Delegate tasks to specialist agents while preserving Response metadata (tokens, duration, delegation chain):
from cogent import Agent
# Create specialist agents
data_analyst = Agent(
name="data_analyst",
model="gpt-5.4-mini",
instructions="Analyze data and provide statistical insights.",
)
market_researcher = Agent(
name="market_researcher",
model="gpt-5.4-mini",
instructions="Research market trends and competitive landscape.",
)
# Create coordinator with subagents
coordinator = Agent(
name="coordinator",
model="gpt-5.4-mini",
instructions="""Coordinate research tasks:
- Use data_analyst for numerical analysis
- Use market_researcher for market trends
Synthesize their findings.""",
# Simply pass the agents - uses their names automatically
subagents=[data_analyst, market_researcher],
)
# Coordinator delegates automatically
response = await coordinator.run("Analyze Q4 2025 e-commerce growth")
# Full metadata preserved
print(f"Total tokens: {response.metadata.tokens.total_tokens}") # Includes all subagents
print(f"Subagent calls: {len(response.subagent_responses)}")

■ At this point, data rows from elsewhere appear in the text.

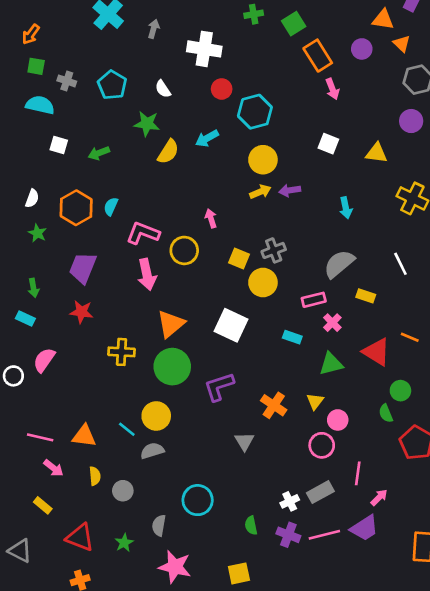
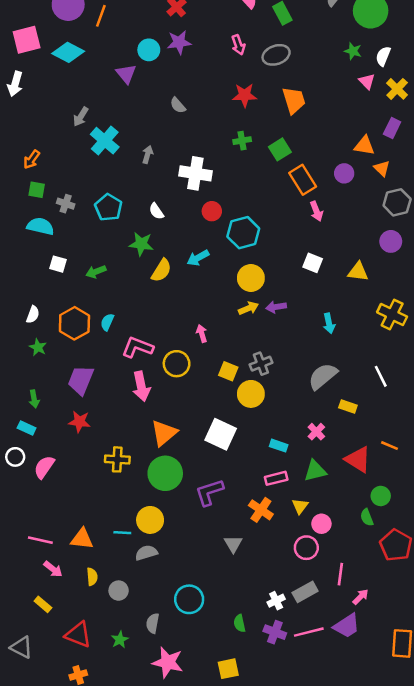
pink rectangle: (314, 300) -> (276, 478), moved
white circle: (13, 376) -> (15, 457), moved
cyan line: (127, 429) -> (122, 533), turned -36

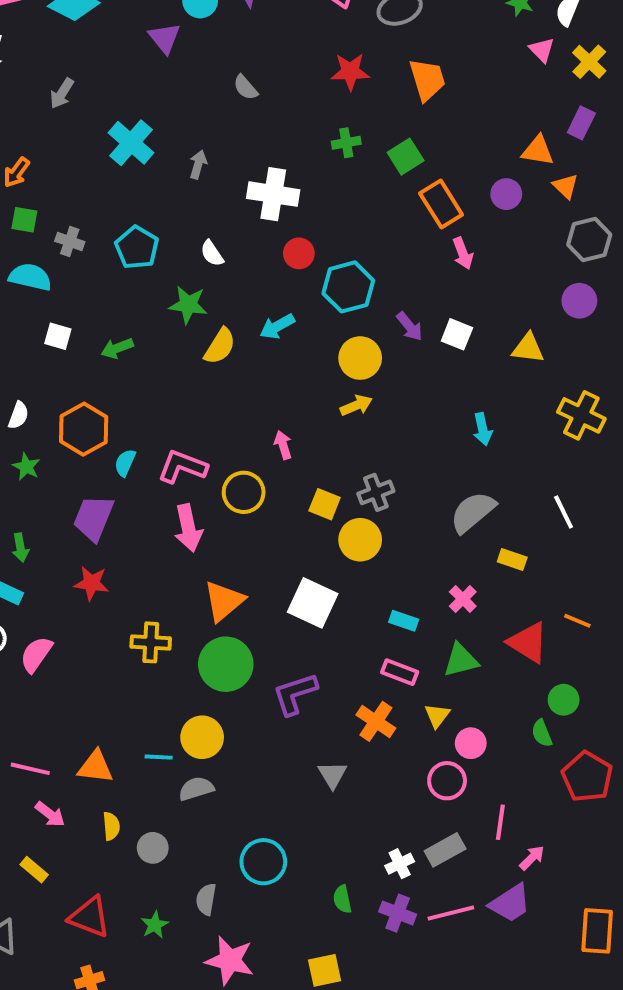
gray arrow: (81, 117) -> (62, 93), moved
purple arrow: (276, 307) -> (409, 326), moved, turned -120
cyan semicircle: (107, 322) -> (125, 463), moved
pink rectangle: (276, 478) -> (400, 672), turned 35

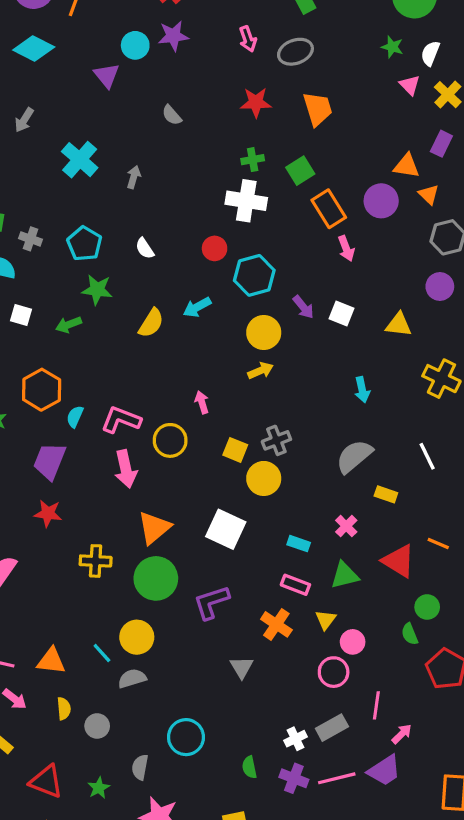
white cross: (273, 194) -> (246, 201), moved
purple circle: (506, 194) -> (381, 201), size x1.4
green star: (188, 305) -> (97, 290), moved
cyan line: (159, 757) -> (102, 653), turned 45

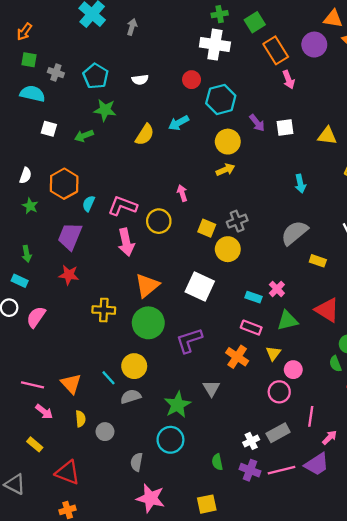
white semicircle: (145, 248) -> (140, 80), turned -63
white square: (341, 313) -> (285, 128), turned -30
pink cross: (346, 526) -> (277, 289), moved
orange triangle: (51, 661) -> (71, 384), turned 40
green star: (99, 788) -> (177, 405), moved, size x1.6

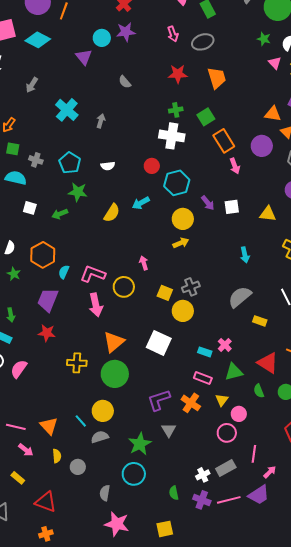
purple circle: (314, 45) -> (262, 146), moved
purple L-shape: (189, 340) -> (159, 400), moved
green semicircle: (335, 364) -> (259, 391), moved

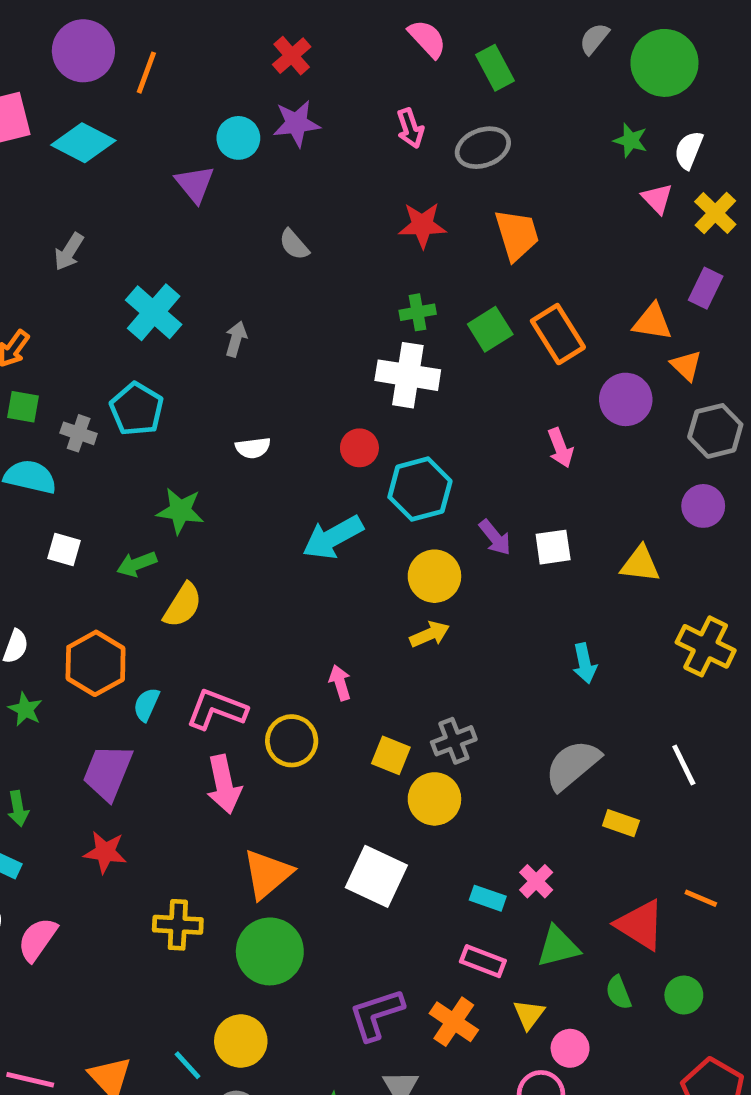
orange rectangle: (224, 141) -> (558, 334), moved
cyan pentagon: (70, 163) -> (137, 409), moved
cyan arrow: (141, 203) -> (333, 537), size x1.4
yellow semicircle: (112, 213) -> (183, 605), moved

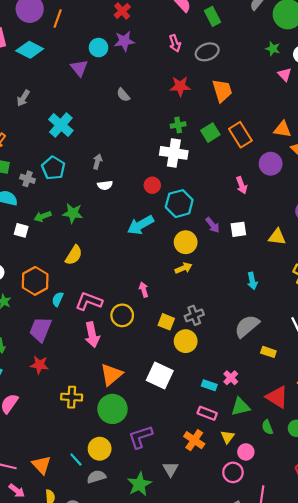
gray arrow: (236, 339) -> (97, 162), moved
green arrow: (137, 564) -> (43, 216), moved
purple L-shape: (376, 1014) -> (140, 437), moved

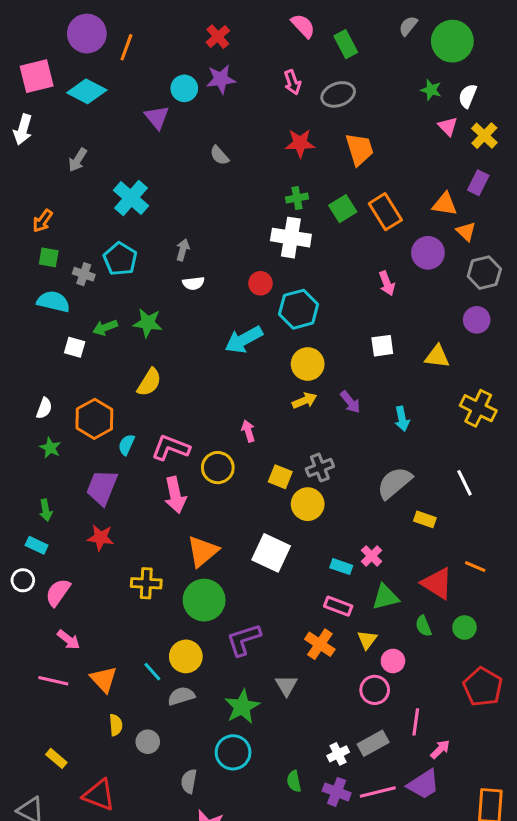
purple arrow: (213, 225) -> (350, 402), moved
pink arrow: (17, 491) -> (69, 640), moved

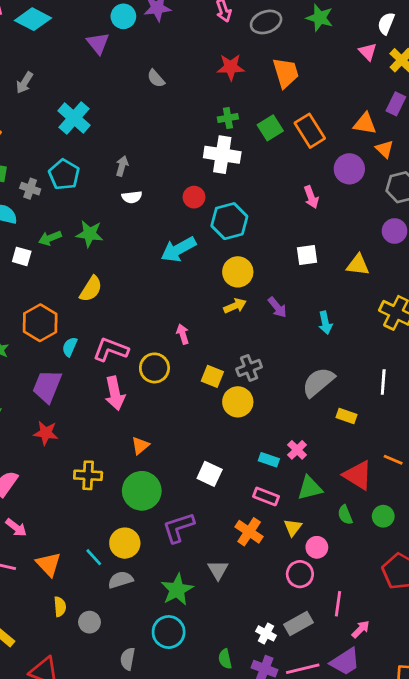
green star: (431, 90) -> (320, 18), moved, size x1.4
white line: (465, 483) -> (383, 382), turned 30
orange triangle: (203, 551) -> (140, 446), size x0.6
white square: (271, 553) -> (210, 474), moved, size x0.7
white cross: (338, 754) -> (266, 633), turned -36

for sub_resp in response.subagent_responses:
print(f" {sub_resp.metadata.agent}: {sub_resp.metadata.tokens.total_tokens} tokens")
Structured Output from Subagents¶
Use returns= on a subagent to declare the schema it produces. The coordinator's LLM receives clean JSON instead of a plain string, enabling it to reason over the structured result:
from pydantic import BaseModel
from typing import Literal
class ReviewScore(BaseModel):
score: int
verdict: Literal["approved", "needs_revision"]
feedback: str
reviewer = Agent(
name="reviewer",
model="gpt-5.4-mini",
returns=ReviewScore, # Declares output schema when used as a subagent
instructions="Review content and score it 1-10.",
)
editor = Agent(
name="editor",
model="gpt-5.4-mini",
subagents=[writer, reviewer],
)
# reviewer.run() is called with returns=ReviewScore automatically;
# editor's LLM sees {"score": 8, "verdict": "approved", "feedback": "..."} ✅
result = await editor.run("Write and review a product tweet")
Key Benefits:
- ✅ Accurate token counting (coordinator + all subagents, including reasoning tokens)

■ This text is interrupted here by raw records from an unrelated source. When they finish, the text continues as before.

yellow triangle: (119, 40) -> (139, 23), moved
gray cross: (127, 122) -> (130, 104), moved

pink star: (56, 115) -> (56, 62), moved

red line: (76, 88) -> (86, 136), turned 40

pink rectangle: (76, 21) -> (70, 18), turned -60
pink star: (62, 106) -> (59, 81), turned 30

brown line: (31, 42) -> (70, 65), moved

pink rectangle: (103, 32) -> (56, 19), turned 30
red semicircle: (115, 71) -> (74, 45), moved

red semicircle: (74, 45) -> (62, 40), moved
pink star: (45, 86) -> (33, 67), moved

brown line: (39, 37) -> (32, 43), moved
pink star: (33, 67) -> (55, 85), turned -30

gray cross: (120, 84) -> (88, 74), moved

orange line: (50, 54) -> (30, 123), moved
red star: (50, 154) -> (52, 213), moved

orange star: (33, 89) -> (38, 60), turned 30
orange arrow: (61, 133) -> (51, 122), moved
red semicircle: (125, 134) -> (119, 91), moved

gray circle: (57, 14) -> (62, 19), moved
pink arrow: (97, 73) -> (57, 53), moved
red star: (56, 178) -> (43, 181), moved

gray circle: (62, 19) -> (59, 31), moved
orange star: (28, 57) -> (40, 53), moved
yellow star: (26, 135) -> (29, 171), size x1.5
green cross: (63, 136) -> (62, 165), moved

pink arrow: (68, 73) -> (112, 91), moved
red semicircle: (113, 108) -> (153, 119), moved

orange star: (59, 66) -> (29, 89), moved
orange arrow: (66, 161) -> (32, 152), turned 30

- ✅ Full delegation chain tracking
- ✅ Context propagates automatically
- ✅ Observable with [subagent-call], [subagent-result] events
- ✅ Zero LLM behavior changes (uses existing tool calling)
- ✅ Subagents can declare their output schema via returns=
Example:
# List syntax (recommended) - uses agent names as tool names
coordinator = Agent(
name="coordinator",
model="gpt-5.4",
subagents=[specialist],
)
# Dict syntax - override tool names
coordinator = Agent(
name="coordinator",
model="gpt-5.4",
subagents={"custom_name": specialist},
)
See docs/subagents.md for complete documentation.
Observability¶
Built-in observability for standalone usage:
from cogent import Agent
from cogent.observability import ObservabilityLevel
# Boolean shorthand
agent = Agent(name="Worker", model=model, verbosity=True) # Progress level
# String levels
agent = Agent(name="Worker", model=model, verbosity="debug")
# Enum (explicit)
agent = Agent(name="Worker", model=model, verbosity=ObservabilityLevel.DEBUG)
# Integer (0-5)
agent = Agent(name="Worker", model=model, verbosity=4) # DEBUG
# Advanced: Full control with observer
from cogent.observability import Observer
observer = Observer(level="debug")
agent = Agent(name="Worker", model=model, observer=observer)
Verbosity levels:
| Level | Int | String | Description |
|---|---|---|---|
OFF |
0 | "off" |
No output |
RESULT |
1 | "result", "minimal" |
Only final results |
PROGRESS |
2 | "progress", "normal" |
Key milestones (default for True) |
DETAILED |
3 | "detailed", "verbose" |
Tool calls, timing |
DEBUG |
4 | "debug" |
Everything including internal events |
TRACE |
5 | "trace" |
Maximum detail + execution graph |
Priority: observer parameter takes precedence over verbosity.